Appellee filed an action of damages for breach of the terms of a lease agreement, contending that his consent was not obtained, as lessor, to the sub-lease or assignment of the premises he demised to the appellant, as lessee. He claimed special damages of $100,640.00, but at the trial the jury awarded $27,000.00. Appellant appealed to the Supreme Court to review the judgment entered on the jury’s verdict, contending that the special damages of $27,000.00 were not proven and also that he had not breached the terms of the lease agreement. In support of the foregoing contentions, appellant attached two letters to his brief before the Supreme Court, which were attached to his motion for a new trial, but not to his answer to the complaint. The Supreme Court reversed the judgment and remanded the case to commence with repleading. The Supreme Court ruled that the fundamental principle is to give notice the trial judge did not err when he did not give cognizance to the letters attached to the motion for a new trial, but which were not attached to the answer.
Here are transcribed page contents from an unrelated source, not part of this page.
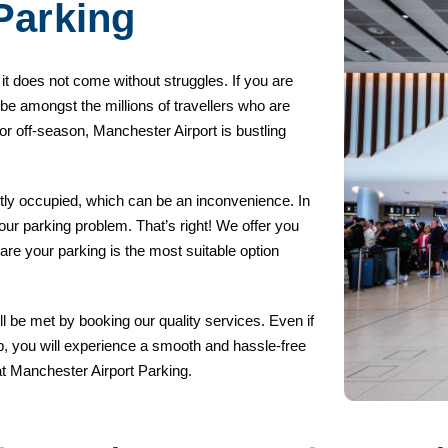
arking
t it does not come without struggles. If you are
 be amongst the millions of travellers who are
r off-season, Manchester Airport is bustling
tly occupied, which can be an inconvenience. In
 your parking problem. That’s right! We offer you
pare your parking is the most suitable option
l be met by booking our quality services. Even if
trip, you will experience a smooth and hassle-free
at Manchester Airport Parking.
The Supreme Court also ruled that as an appellate Court, it can only review documents presented during the trial, and opined that it is irregular to attach documents to the brief that were not part of the pleading in the lower court. The Supreme Court found, however, that evidence was not presented to substantiate the claims for special damages as required by law, in that special damages must not be only alleged from the acts of defendant, but must be proved to be the actual injury or loss sustained by the plaintiff. The judgment was therefore reversed and the case remanded.
C. Abayomi Cassell and J. Emmanuel R. Berry appeared for appellant. Joseph P. H. Findley appeared for appellee.
MR. JUSTICE BARNES delivered the opinion of the Court.
In the Civil Law Court for the Sixth Judicial Circuit, Montserrado County, Republic of Liberia, sitting in its June perm, A. D. 1979, the appellee, S. Edward Peal, plaintiff, instituted an action of damages for breach of contract against Alexander Karout, defendant.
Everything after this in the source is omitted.